About one in six hospital workers are immigrants, according to research from KFF. Thousands are home health aides, like Haitian TPS holder Gina Policard. She told Documented that she loves her job “because I love taking care of people the same way I do for my family.”
For many across the country, this past Labor Day was an opportunity to express solidarity with essential immigrant workers like Policard and reaffirm that immigration is good for our economy and key to our continued success. Many folks understand this – that’s why creating a pathway to citizenship for these families is such an overwhelmingly popular position. Instead, these essential workers and contributors are being targeted under the chaotic, self-destructive policies of this administration. This not only hurts immigrants who make our nation stronger, but all workers trying to just survive rising daily costs and the creeping infringement of our rights.

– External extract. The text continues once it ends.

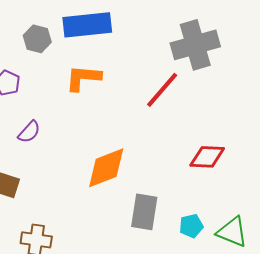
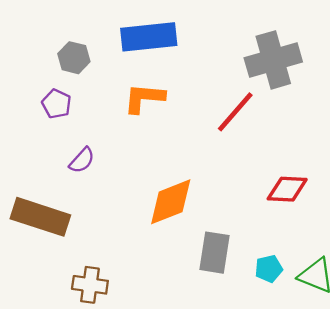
gray hexagon: (37, 39) -> (74, 58), moved

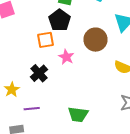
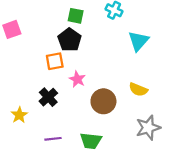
brown circle: (95, 40) -> (103, 101), moved
purple line: (32, 109) -> (53, 139), moved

As Labor Day attendees said, solidarity among working people regardless of immigration status is critical.
“In times like this, coming together on Labor Day takes extra importance,” Veronica Castro of Illinois Coalition for Immigrant and Refugee Rights told CBS News Chicago. “The movement for worker rights, racial justice and immigrant rights has to keep moving forward in the face of Trump’s overreach. While Trump tries to instill fear, our movements will continue to push back as we’ve been doing on Labor Day and beyond.”